- **Problem**
Quote only the lines that start at the line with "ARTE E ENTRETENIMENTO" and run to the end of the entries; omit the pictures.

- **Working data**

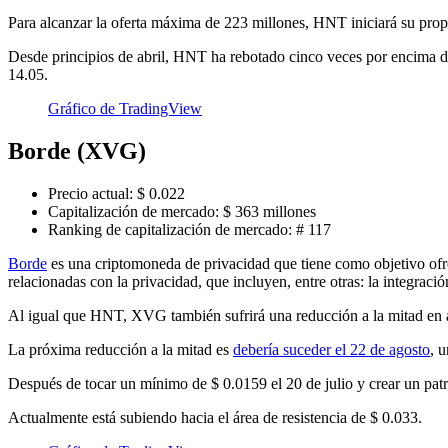
Para alcanzar la oferta máxima de 223 millones, HNT iniciará su pro
Desde principios de abril, HNT ha rebotado cinco veces por encima del
14.05.
Gráfico de TradingView
Borde (XVG)
Precio actual: $ 0.022
Capitalización de mercado: $ 363 millones
Ranking de capitalización de mercado: # 117
Borde
es una criptomoneda de privacidad que tiene como objetivo ofre
relacionadas con la privacidad, que incluyen, entre otras: la integraci
Al igual que HNT, XVG también sufrirá una reducción a la mitad en ag
La próxima reducción a la mitad es
debería suceder el 22 de agosto
, 
Después de tocar un mínimo de $ 0.0159 el 20 de julio y crear un pat
Actualmente está subiendo hacia el área de resistencia de $ 0.033.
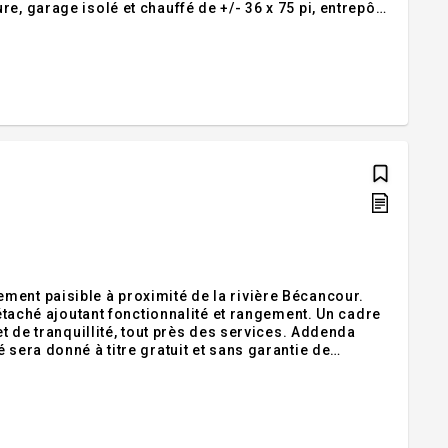
e, garage isolé et chauffé de +/- 36 x 75 pi, entrepôt
re, où se trouvent également deux chalets et une
ment paisible à proximité de la rivière Bécancour.
détaché ajoutant fonctionnalité et rangement. Un cadre
et de tranquillité, tout près des services. Addenda
 sera donné à titre gratuit et sans garantie de
 (2), support de tv de la chambre, tous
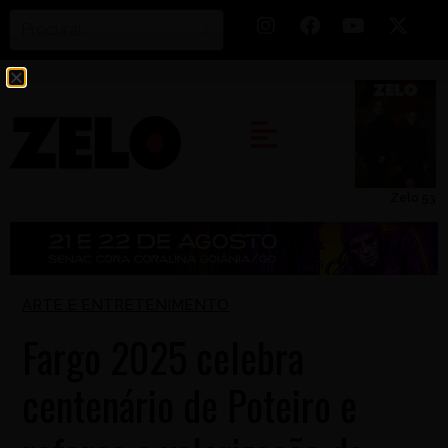
Zelo 53
ARTE E ENTRETENIMENTO
Fargo 2025 celebra
centenário de Poteiro e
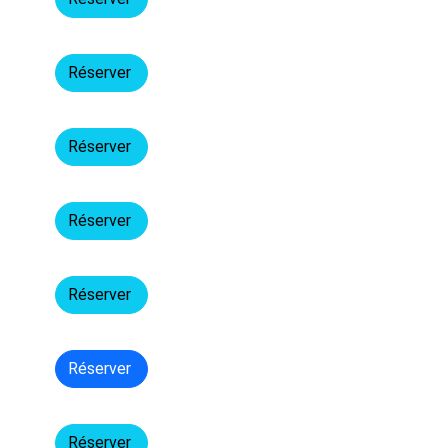
Réserver
Réserver
Réserver
Réserver
Réserver
Réserver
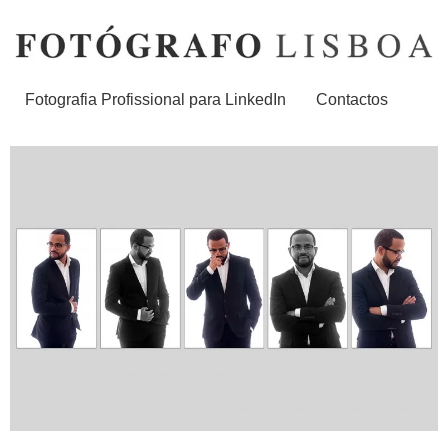
Fotografia Profissional para LinkedIn
Contactos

- **Result of this task**
ARTE E ENTRETENIMENTO
Fargo 2025 celebra
centenário de Poteiro e
Réserver
Réserver
Réserver
Réserver
Réserver
Réserver
Fotografia Profissional para LinkedIn
Contactos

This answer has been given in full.